Les guides conseillent de porter maximum 10% de son poids (il n'est pas précisé avec ou sans eau) soit pour ma part entre 6 et 7 7kg.

Ça m'a pris des semaines : à lire des blogs, à écouter les conseils des uns et des autres, à faire des piles de vêtements, à rassembler mes affaires dans une boîte ...

Il y a 2 semaines, j'ai fait une première version en prenant juste le nécessaire. Le couperet est tombé : 10kg dont 2 litres d'eau.

Désespérée...

La première version

Ce week end, j'ai refait une nouvelle version de mon sac avec l'essentiel.

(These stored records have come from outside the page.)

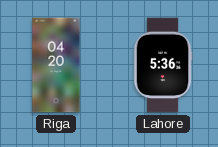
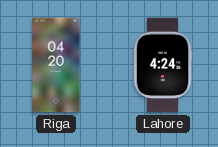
Lahore: 5:36 -> 4:24
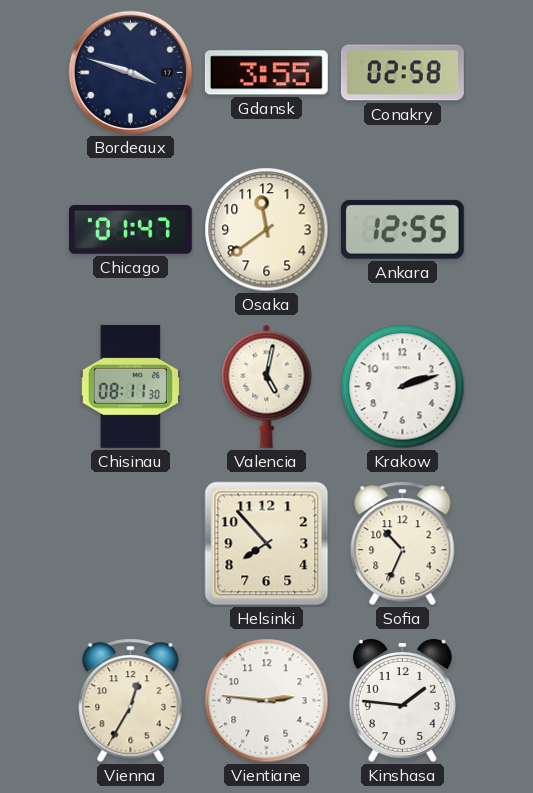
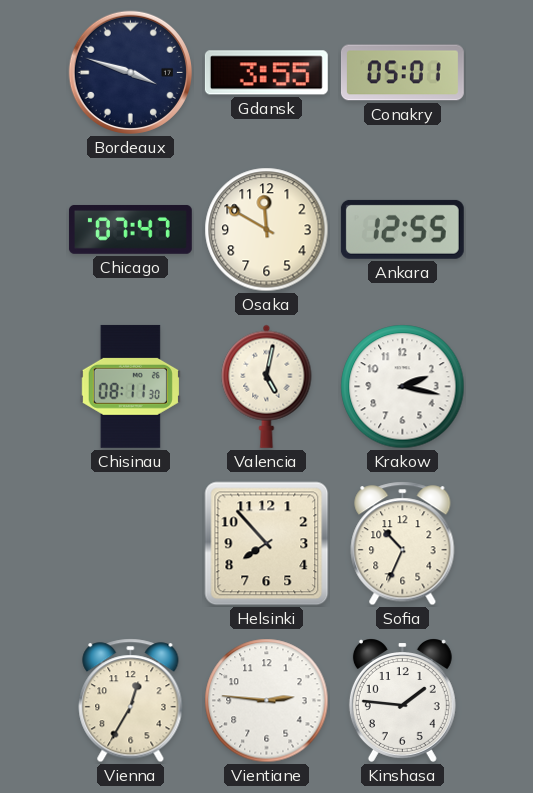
Conakry: 02:58 -> 05:01
Chicago: 01:47 -> 07:47
Osaka: 11:39 -> 11:50
Krakow: 2:12 -> 2:17
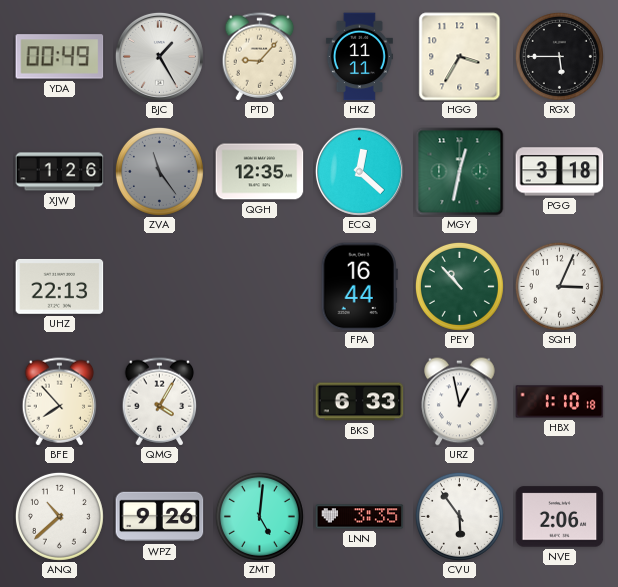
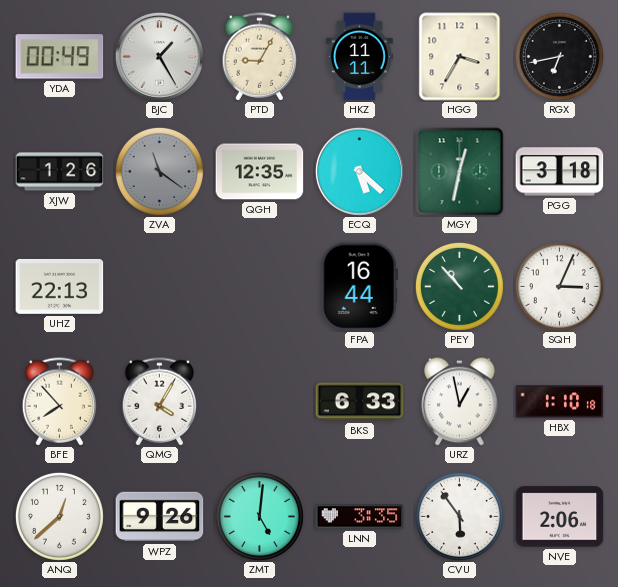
PTD: 9:07 -> 9:05
RGX: 5:45 -> 6:43
ZVA: 11:24 -> 11:21
ECQ: 12:22 -> 5:22
ANQ: 10:38 -> 12:38
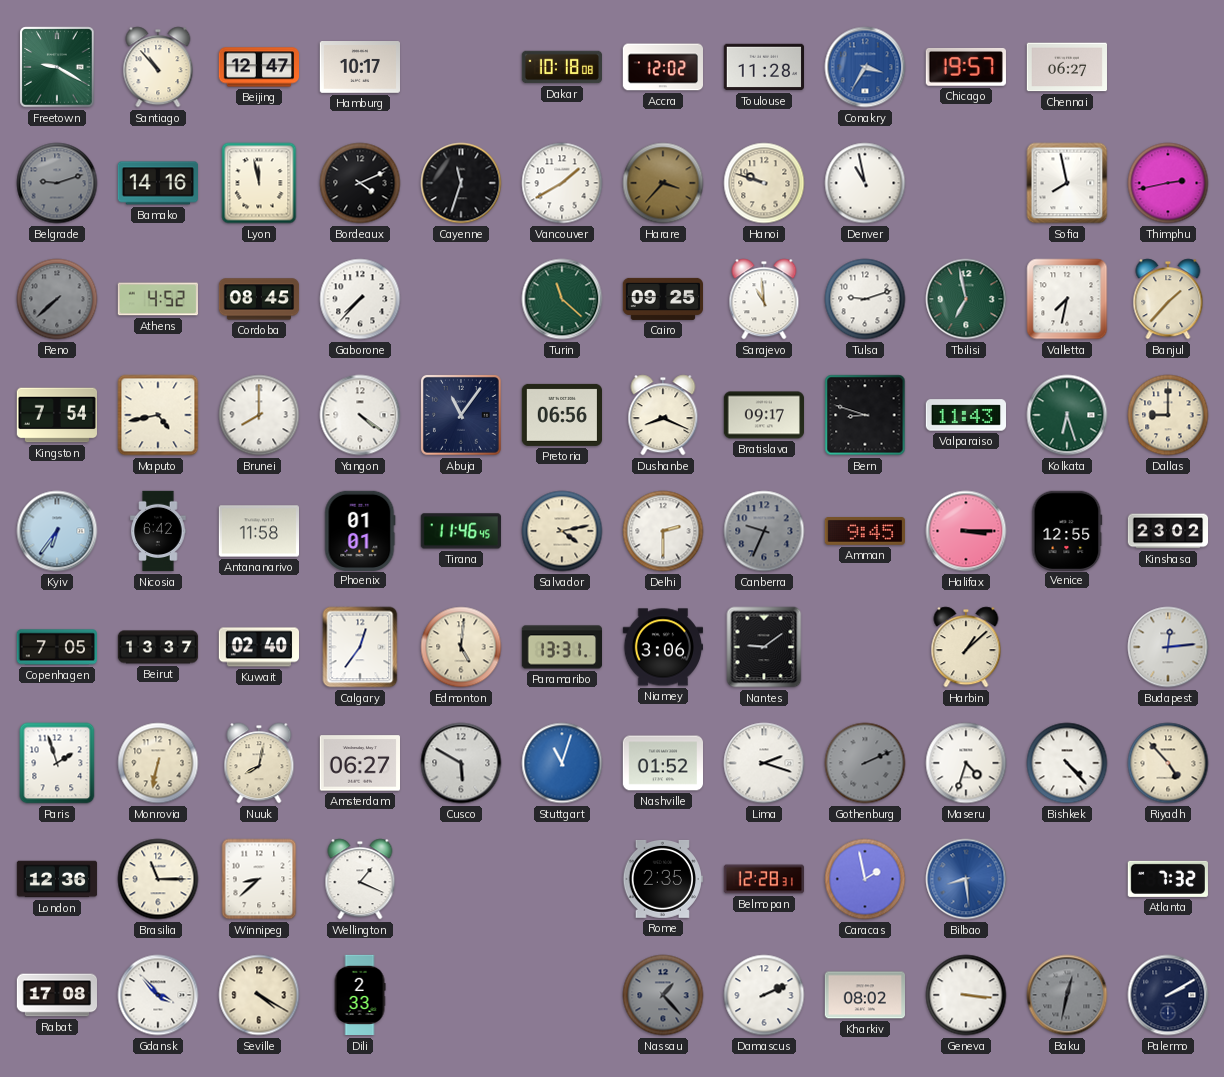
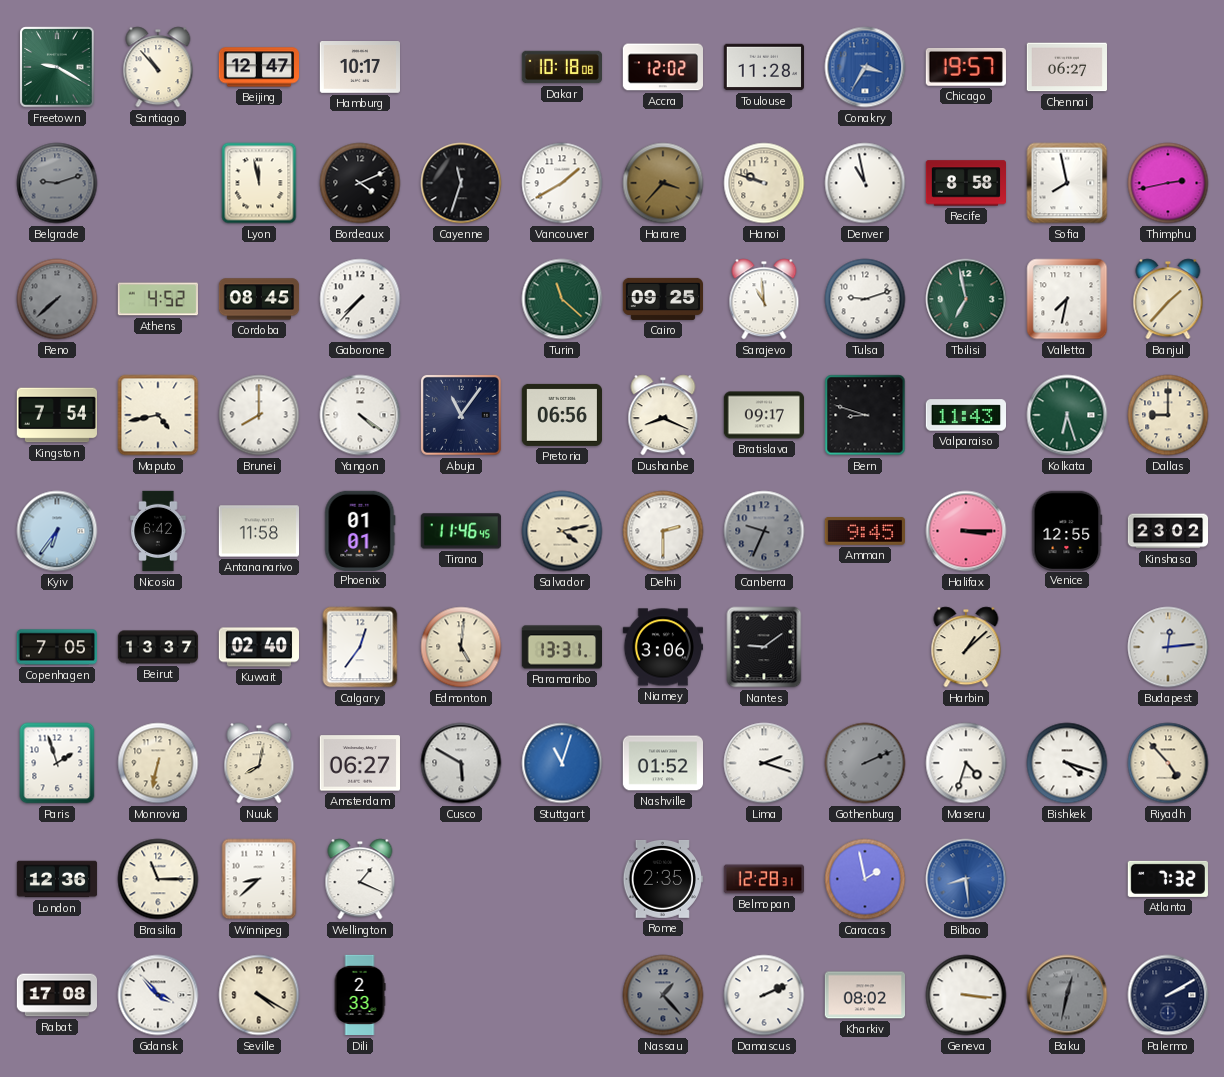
Bamako: 14:16 -> none
Recife: none -> 8:58
Bishkek: 4:23 -> 4:18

J'ai enlevé mon maillot de bain, mon écharpe, des sous vetements, 2 t-shirt et mon cahier. J'ai refait ma trousse à pharmacie, ma trousse de toilette, pris des flacons plus petits. J'ai changé de pull pour le soir, de legging et ajouté ma boite à pique nique.

J'arrive à 8,5 kg, ce qui n'est pas encore un poids idéal.

Dur dur comme exercice mais indispensable pour la suite.

La technique de tri est la même que celle appliquée par Marie Kondo pour le rangement : en ai-je réellement besoin de chaque objet ? Est-ce que ça me fait plaisir ?

J'en reste là pour le moment pas prête à faire encore un tri supplémentaire, il faut que je réfléchisse.